Пациенты проходят визуализацию поперечного сечения примерно через 30-60 дней после процедуры для оценки степени гипертрофия на противоположной стороне (по оценке будущего остатка печени) и для оценки опухолевой нагрузки. В это время хирурги и / или многопрофильная комиссия по опухолям соберутся, чтобы определить, может / должен ли пациент пройти безопасную хирургическую резекцию.

Рекомендации

  1. ^ Garcea, G .; Ong, S.L .; Мэддерн, Г.Дж. (2009). «Прогнозирование печеночной недостаточности после обширной гепатэктомии». Заболевания органов пищеварения и печени. 41 (11): 798–806. Дои:10.1016 / j.dld.2009.01.015. PMID  19303376.
  2. ^ а б c Вуш, Майкл; Левандовски, Роберт Дж .; Атасси, Рохи; Мемон, Хайруддин; Гейтс, Ванесса Л .; Рю, Роберт К .; Gaba, Ron C .; Малкахи, Мэри Ф .; Бейкер, Талия (ноябрь 2013 г.). «Лучевая лобэктомия: зависимый от времени анализ будущего объема остатка печени при неоперабельном раке печени как мост к резекции». Журнал гепатологии. 59 (5): 1029–1036. Дои:10.1016 / j.jhep.2013.06.015. ЧВК  5085290. PMID  23811303.
  3. ^ Габа, RC; Кэрролл, JJ; Каррильо, ТК (2011). «Химиоэмболическая лобэктомия: результаты визуализации уменьшения объема долей печени после транскатетерной артериальной химиоэмболизации». Диагностическая интервальная радиология. 17 (2): 177–180.
  4. ^ а б c Левандовски, Роберт Дж .; Донахью, Ларри; Чокечаначайсакул, Аттасит; Кулик, Лаура; Мули, Самдип; Кайседо, Хуан; Абекассис, Майкл; Фрайер, Джонатан; Салем, Риад (01.07.2016). «Лучевая лобэктомия 90Y: результаты хирургической резекции у пациентов с опухолями печени и небольшими объемами остатков печени в будущем». Журнал хирургической онкологии. 114 (1): 99–105. Дои:10.1002 / jso.24269. ISSN  1096-9098. PMID  27103352.
  5. ^ Фернандес-Рос, Нерея; Сильва, Нуно; Бильбао, Хосе Игнасио; Иньярраираеги, Мерседес; Бенито, Альберто; Д'Авола, Делия; Родригес, Макарена; Ротеллар, Фернандо; Пардо, Фернандо (март 2014 г.). «Радиоэмболизация частичного объема печени вызывает гипертрофию в сохраненном гемилире и отсутствие серьезных признаков портальной гипертензии». Е.П.Б.. 16 (3): 243–249. Дои:10.1111 / hpb.12095. ЧВК  3945850. PMID  23530966.

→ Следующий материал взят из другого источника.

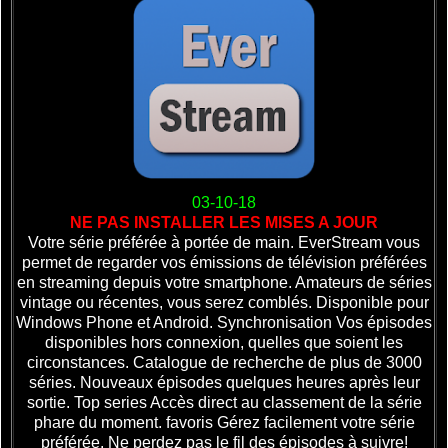
03-10-18
NE PAS INSTALLER LES MISES A JOUR
Votre série préférée à portée de main. EverStream vous
permet de regarder vos émissions de télévision préférées
en streaming depuis votre smartphone. Amateurs de séries
vintage ou récentes, vous serez comblés. Disponible pour
Windows Phone et Android. Synchronisation Vos épisodes
disponibles hors connexion, quelles que soient les
circonstances. Catalogue de recherche de plus de 3000
séries. Nouveaux épisodes quelques heures après leur
sortie. Top series Accès direct au classement de la série
phare du moment. favoris Gérez facilement votre série
préférée. Ne perdez pas le fil des épisodes à suivre!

  6. ^ Shah, Jehan L .; Zendejas-Ruiz, Ivan R .; Thornton, Linday M .; Геллер, Брайан С .; Grajo, Joseph R .; Коллинсворт, Эми; Джордж-младший, Томас Дж .; Тоскич, Бо (2017-12-04). «Неоадъювантная трансартериальная лучевая лобэктомия при колоректальных метастазах в печени: небольшой когортный анализ безопасности, эффективности и радиопатологической корреляции». Журнал онкологии желудочно-кишечного тракта. 8 (3): E43 – E51. Дои:10.21037 / jgo.2017.01.26. ISSN  2219-679X. ЧВК  5506271. PMID  28736649.
  7. ^ Мэдофф, Дэвид С .; Воти, Жан-Николя (01.06.2013). «Re: Эмболизация воротной вены: что мы знаем?». Сердечно-сосудистая и интервенционная радиология. 36 (3): 870–871. Дои:10.1007 / s00270-012-0407-z. ISSN  0174-1551. PMID  22584753.
  8. ^ Lienden, K. P. van; Esschert, J. W. van den; Graaf, W. de; Бипат, С .; Lameris, J. S .; Гулик, Т. М. ван; Делден, О. М. ван (01.02.2013). «Эмболизация воротной вены перед резекцией печени: систематический обзор». Сердечно-сосудистая и интервенционная радиология. 36 (1): 25–34. Дои:10.1007 / s00270-012-0440-у. ISSN  0174-1551. ЧВК  3549243. PMID  22806245.
  9. ^ Симоно, Ева; Альджиффри, Мурад; Салман, Аят; Абуалхассан, Насер; Кабрера, Татьяна; Валенти, Дэвид; Бааге, Арва Эль; Джамал, Мохаммад; Каван, Петр (июль 2012). «Эмболизация воротной вены стимулирует рост опухоли у пациентов с метастазами в печень колоректального рака». Е.П.Б.. 14 (7): 461–468. Дои:10.1111 / j.1477-2574.2012.00476.x. ЧВК  3384876. PMID  22672548.
  10. ^ а б c Кандарпа, К; Мачан, Л. (2012). Справочник по интервенционным радиологическим процедурам (4-е изд.). LWW.
  11. ^ а б Риаз, Ахсун; Авайс, Рафия; Салем, Риад (2014). «Побочные эффекты радиоэмболизации иттрием-90». Границы онкологии. 4: 198. Дои:10.3389 / fonc.2014.00198. ISSN  2234-943X. ЧВК  4114299. PMID  25120955.